Im Jahr 1974 packte August Spiel der Ehrgeiz und er wollte es wissen: Konnte man im ländlichen Roßhart Nahe Wasserburg am Inn erfolgreich eine Firma im Bereich Mühlenbau aufziehen?

Man konnte. Denn er setzte von der ersten Minute an auf Qualität, Kundenzufriedenheit und vertrauensvolle Partnerschaften.                                          

1996 übernahm sein Sohn Albert Spiel das Unternehmen und gründete die A. Spiel KG.

Einige Kunden der ersten Stunde sind immer noch dabei.

                                                                                                                                                                                                                                 

 

War August Spiel Mitte der Siebziger Jahre vor allem in den Bereichen Mühlenbau und Bäckereitechnik tätig, entwickelte sich das Leistungsspektrum gemäß neuer Techniken und Ansprüchen weiter. Der gelernte Schreiner Albert Spiel stieg 1986 ins Unternehmen ein und absolvierte 1993 den Maschinenbaumechaniker-Meister. Nach der ersten Werkstatt-Erweiterung im Jahr 1989, wurde 1995 eine 450 m² große Werkhalle in Roßhart erbaut. Im Jahr 2011 wurde die Firma um eine 550 m² große Werkhalle erweitert. Derzeit verfügt das Unternehmen insgesamt über eine Produktions- und Lagerfläche von ca. 2.000 m².

 

Albert und Gabriele Spiel führen gemeinsam das Unternehmen und seit Juni 2019 arbeitet deren Tochter Sandra Spiel auch im Betrieb. Somit reihte sich die dritte Generation der Familie ein.

 

Anfang des Jahres 2018 firmierte sich die A. Spiel KG in die A. Spiel GmbH & Co. KG um. 

 

Im Oktober 2019 verstarb der Senior-Chef und Gründer August Spiel im Alter von 88 Jahren.

 

 

Mitarbeiter und Ausbildung:

Derzeit sind in unserem Unternehmen 16 Mitarbeiter in Werkstatt und Büro beschäftigt, samt Geschäftsführung, vier Meister und ein Auszubildender.

 

Wir bilden seit 1997 den Beruf des Feinwerkmechaniker in Fachrichtung Maschinenbau aus.

Hier einige Informationen zum Berufsbild:

Feinwerkmechaniker/innen fertigen metallene Präzisionsbauteile für Maschinen und feinmechanische Geräte und montieren diese zu funktionsfähigen Einheiten. Dabei bauen sie auch elektronische Mess- und Regelkomponenten ein. Häufig verwenden Feinwerkmechaniker/innen dazu computergesteuerte Werkzeugmaschinen, zum Teil führen sie die Arbeiten aber auch manuell aus.

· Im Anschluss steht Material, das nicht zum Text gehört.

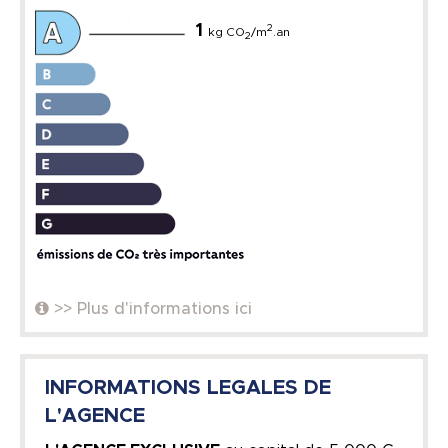
1
2
kg CO
/m
.an
2
>> Plus d'informations ici
INFORMATIONS LEGALES DE
L'AGENCE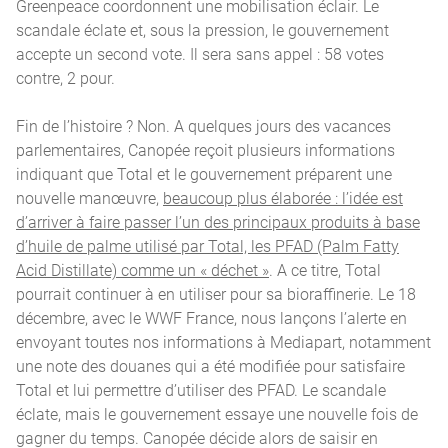
Greenpeace coordonnent une mobilisation éclair. Le
scandale éclate et, sous la pression, le gouvernement
accepte un second vote. Il sera sans appel : 58 votes
contre, 2 pour.
Fin de l’histoire ? Non. A quelques jours des vacances
parlementaires, Canopée reçoit plusieurs informations
indiquant que Total et le gouvernement préparent une
nouvelle manœuvre,
beaucoup plus élaborée : l’idée est
d’arriver à faire passer l’un des principaux produits à base
d’huile de palme utilisé par Total, les PFAD (Palm Fatty
Acid Distillate) comme un « déchet »
. A ce titre, Total
pourrait continuer à en utiliser pour sa bioraffinerie. Le 18
décembre, avec le WWF France, nous lançons l’alerte en
envoyant toutes nos informations à Mediapart, notamment
une note des douanes qui a été modifiée pour satisfaire
Total et lui permettre d’utiliser des PFAD. Le scandale
éclate, mais le gouvernement essaye une nouvelle fois de
gagner du temps. Canopée décide alors de saisir en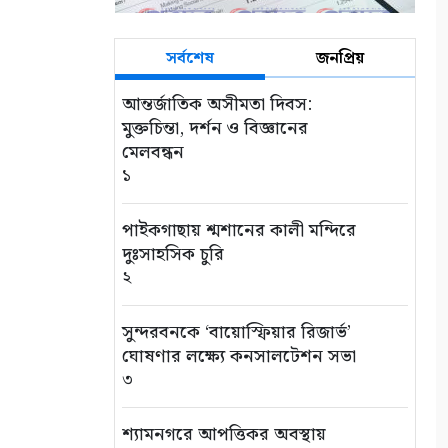
সর্বশেষ
জনপ্রিয়
আন্তর্জাতিক অসীমতা দিবস:
মুক্তচিন্তা, দর্শন ও বিজ্ঞানের
মেলবন্ধন
১
পাইকগাছায় শ্মশানের কালী মন্দিরে
দুঃসাহসিক চুরি
২
সুন্দরবনকে ‘বায়োস্ফিয়ার রিজার্ভ’
ঘোষণার লক্ষ্যে কনসালটেশন সভা
৩
শ্যামনগরে আপত্তিকর অবস্থায়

Sie planen Arbeitsabläufe, richten Werkzeugmaschinen ein und bearbeiten Metalle mittels spanender Verfahren wie Drehen, Fräsen, Bohren, Schleifen und Honen. Anschließend beurteilen sie die Arbeitsergebnisse und überprüfen beispielsweise, ob vorgegebene Maßtoleranzen eingehalten werden. Zudem bauen sie die gefertigten Maschinenteile und Geräte zusammen, stellen sie je nach Verwendungszweck ein und führen Bedienungseinweisungen durch. Außerdem warten und reparieren sie feinmechanische Geräte.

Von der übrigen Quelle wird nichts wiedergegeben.